16 August 2017

It is five years since the Mental Health Commission of NSW was established in response to the tireless advocacy of people whose lives are affected by mental illness. It is also the end of my own term as Commissioner.

At this threshold point in our journey I want to take a moment acknowledge everyone who has travelled the road with me. As I look back over these five tremendous years it is quite staggering to see how much we achieved together, from a standing start. Central, of course, is the Commission’s delivery on behalf of the NSW community of Living Well: A Strategic Plan for Mental Health in NSW 2014-2024, and the Government’s acceptance of its person-centred agenda. 

A year of achievements

Beyond Living Well, the projects in which the Commission has been involved are far too numerous to mention, and so I would like to focus just on the work we have done over the last 12 months. It was a year of landmark achievements that illustrate the very best of this small agency – we are still fewer than 30 people – and its skill at scaling up good ideas through partnerships and alliances to make a disproportionately large impact.

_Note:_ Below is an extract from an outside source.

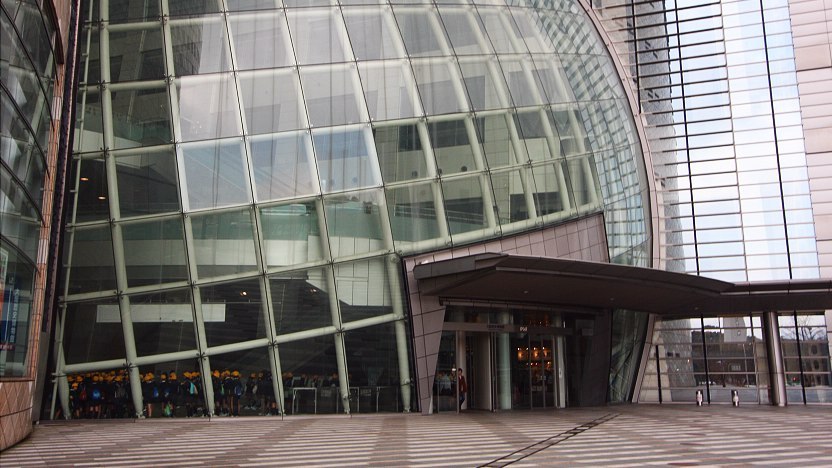 Identify the location of white bricks on floor. (603, 448).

At the invitation of the Premier and the Minister for Mental Health the Commission led the development of a Mental Health and Wellbeing Strategy for First Responder Organisations in NSW. The Commission’s unique independent status allowed us, in partnership with the Black Dog Institute, to bring first responder agencies together - including the police, ambulance fire services and volunteer organisations - into a conversation to make this commitment. The strategy, and accompanying video resources, provide the basis for individual agencies to strengthen their support of these key workers who give so much to the community and are exposed in the process to traumatic situations that can have an enormous impact on their own mental health. I am exceptionally proud that the Commission was able to make this contribution to the wellbeing of these community heroes.

Two years in the making, the Commission hosted the International Initiative for Mental Health Leadership (IIMHL) Exchange in February and March 2017. It was a great honour to bring this truly global event to Sydney, in partnership with the Ministry of Health. The connections made through a series of two-day meetings across Australia and New Zealand under the IIMHL banner offered NSW mental health professionals exceptional insights that help them implement positive, person-centred practice aligned to Living Well: A Strategic Plan for Mental Health in NSW 2014-2024.

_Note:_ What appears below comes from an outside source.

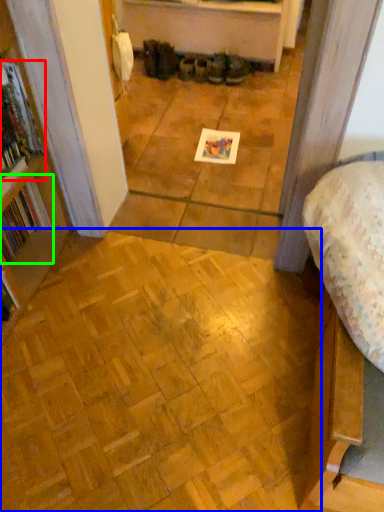 Question: Considering the real-world distances, which object is farthest from book (highlighted by a red box)? plywood (highlighted by a blue box) or book (highlighted by a green box)?

Choices:
 (A) plywood
 (B) book

Answer: (A) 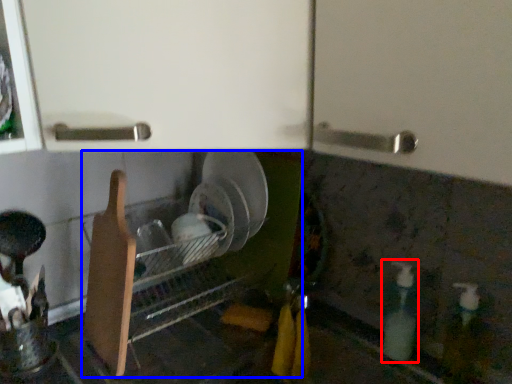 Question: Among these objects, which one is nearest to the camera, bottle (highlighted by a red box) or dish washer (highlighted by a blue box)?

Sydney contributed a number of innovations to the IIMHL program, including a hugely successful satellite meeting on Urban Planning for Health and Wellbeing hosted by the Greater Sydney Commission, which attracted participants from cities all over the world, including London, Vancouver, Philadelphia and Mumbai. This meeting was an illustration of a key Commission belief: that good mental health is fundamentally about how we live well in our communities, much more than how we respond to illness.

It was a particular pleasure for the Commission, in partnership with the National Mental Health Commission, to bring emerging leaders - from all over Australia and from disciplines as diverse as peer work, occupational therapy and social work to psychology and psychiatry - into a special two day leadership training program and also to participate in the IIMHL conversations. 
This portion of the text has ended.